The Brooklyn Follies & Extremely Loud and Incredibly Close
I hadn’t meant to write these two reviews together. I hadn’t meant, necessarily, to read them back-to-back.
Paul Auster is, and always will be, one of my favorite authors. If there is such a thing as a defining literary moment in one’s life, reading The New York Trilogy was it for me. Though I’d read a considerable amount by then, I had never stumbled across an author who played with the language, created a mood and weaved stories around chance and wonder, all the while somehow grounding everything in a plausible reality. Books like The Music of Chance, Moon Palace and Leviathan remain some of my all-time favorites, and while he lost me for awhile with some other works, last years Oracle Night made it clear that my Auster was back. The Brooklyn Follies begins with Nathan Glass moving to Brooklyn. He says it’s to find a place to die, though as the novel goes on it is clear he’s looking to begin a new life. Through chance (an Auster staple) he comes across his nephew Tom, and through a variety of lovely sequences, reconnects with others in his family. If this book is more straightforward than some of his earlier works, it doesn’t make it less poignant and in a lot of ways, Auster is telling a more mainstream story here. It’s about a man rediscovering what’s important to him after a bout with cancer, a failed marriage and a falling out with his daughter. It’s about what people will really do when they are given a second chance. And it’s about hope. This hope, of course – because it’s an Auster book – is not laced with daisies and candy canes. It’s more of delayed trauma. That’s because, as it becomes clearer as you work towards the end of the book, that Auster has put specific dates into his chapters for a reason. The book starts around the Bush-Gore election of 2000 and ends in September 2001. (This same device of driving towards 9/11 was used in an even more dramatic way in Nelson DeMille’s Night Fall, by the way.) I will add that Auster’s politics – which seem to be identical to mine – sometimes get in the way of the plot. Hearing Glass tell his girlfriend to always vote Democrat and that George Bush is an evil idiot is nice, but it distracted from the story in an unnecessary way.

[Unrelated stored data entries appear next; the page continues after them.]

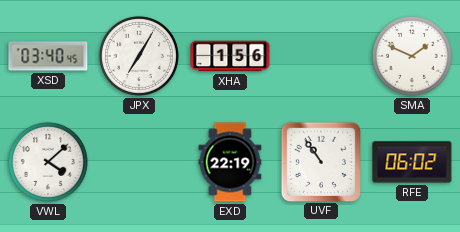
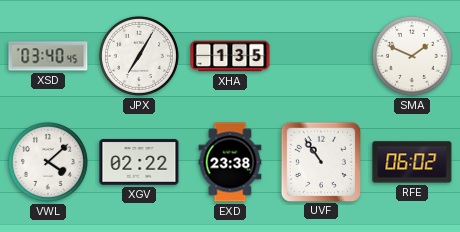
XHA: 1:56 -> 1:35
XGV: none -> 02:22
EXD: 22:19 -> 23:38
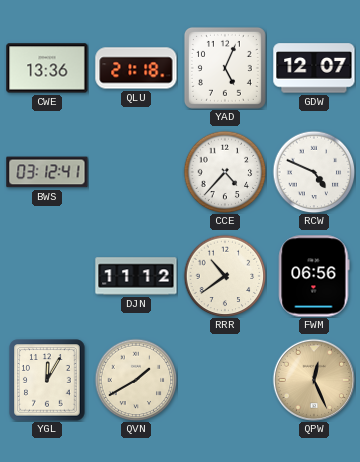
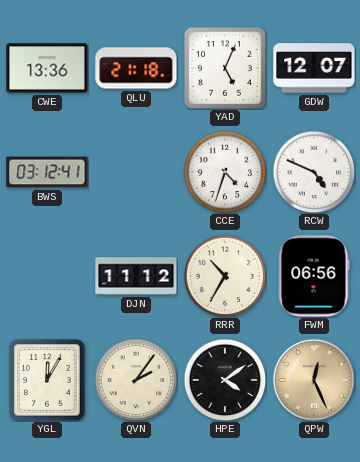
CCE: 4:37 -> 4:33
RRR: 10:39 -> 10:35
QVN: 1:40 -> 2:06
HPE: none -> 4:09
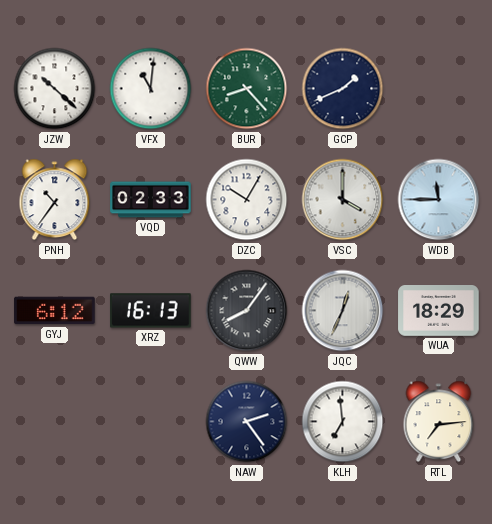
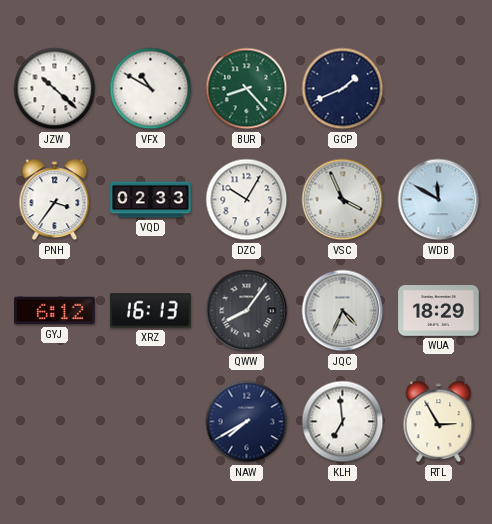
VFX: 11:01 -> 10:50
PNH: 10:36 -> 3:36
VSC: 4:00 -> 3:56
WDB: 11:45 -> 11:50
JQC: 12:34 -> 4:34
NAW: 2:24 -> 7:40
RTL: 7:14 -> 2:55
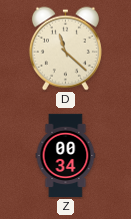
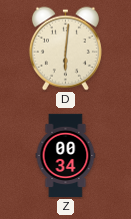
D: 11:22 -> 6:01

All that being said, The Brooklyn Follies is a great book, refreshing and rewarding. If it is not the dark, creepy tales Auster has shown us before, that’s okay too.
Rating: 8.5/10.0
After finishing The Brooklyn Follies, I picked up Jonathan Safran Foer’s Extremely Loud and Incredibly Close, not realizing that where Auster’s book ended, Foer’s began. The book is a story about Oskar Schell, a 9-year old whose father was killed on 9/11. Schell is a precocious, intelligent child and also one who has been crushed by his loss. He refers to his sadness as ‘heavy boots,’ and he wears them often. The story is also framed by Oskar’s grandparents – his grandfather, who left the family long before Oskar was born, lived through the horror of the Dresden bombing and has lost the power to speak. He is so terrified of emotional pain that he’s withdrawn, staying mute and needing to create “Nothing” spaces to exist in. His torment is brutal, and because he doesn’t speak (his hands are tattooed with ‘Yes’ and ‘No’ to make communication easier), he writes letters to his son from afar.

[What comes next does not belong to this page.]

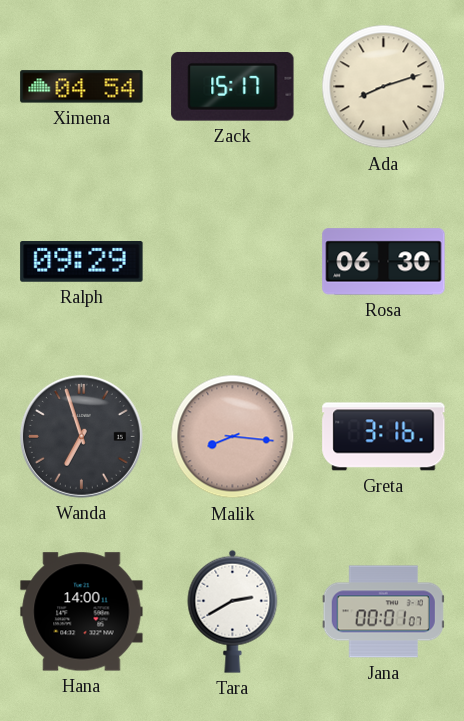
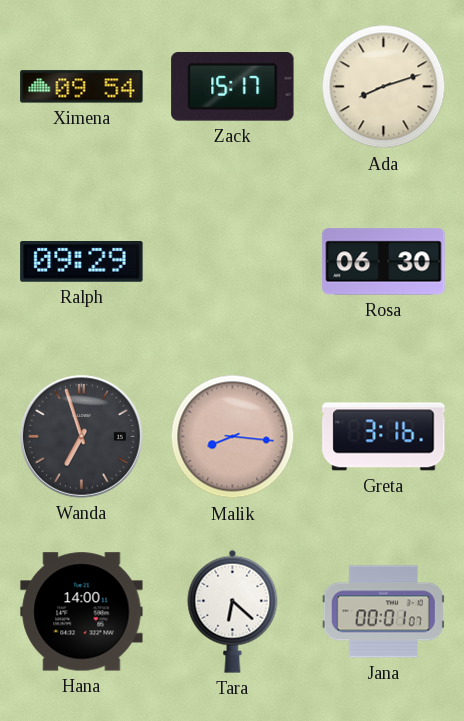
Ximena: 04:54 -> 09:54
Tara: 2:40 -> 6:22
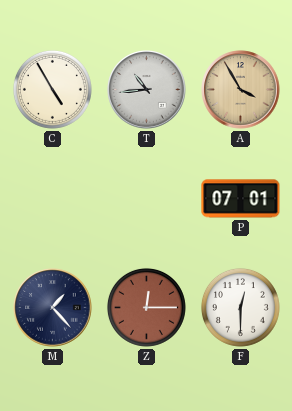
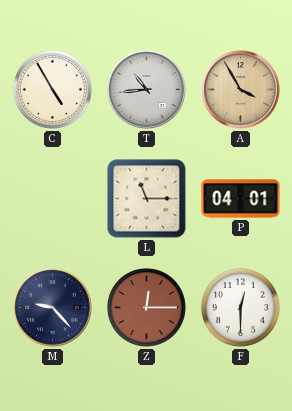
L: none -> 11:15
P: 07:01 -> 04:01
M: 1:23 -> 9:23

The book incorporates pictures that Oskar takes with his grandfather’s camera (passed onto him), many of which he snaps while investigating what he hopes is a clue to get him closer to his father, even in death. He discovers a key in a vase his father bought, and is determined to find the lock which it opens. Watching Oskar go through this exercise, and learn how to cope with his loss, and the horror of that day, is a hard thing to do. This is literally one of the sadder books I’ve ever read, but because it’s so emotionally connective, I enjoyed it immensely. Foer is a sickeningly talented writer (married to Nicole Krauss, another talent) and often he seems to be grinning while he writes, but he continues to be able to portray pain and sadness alongside humor in a distinct voice. This is a fantastic book.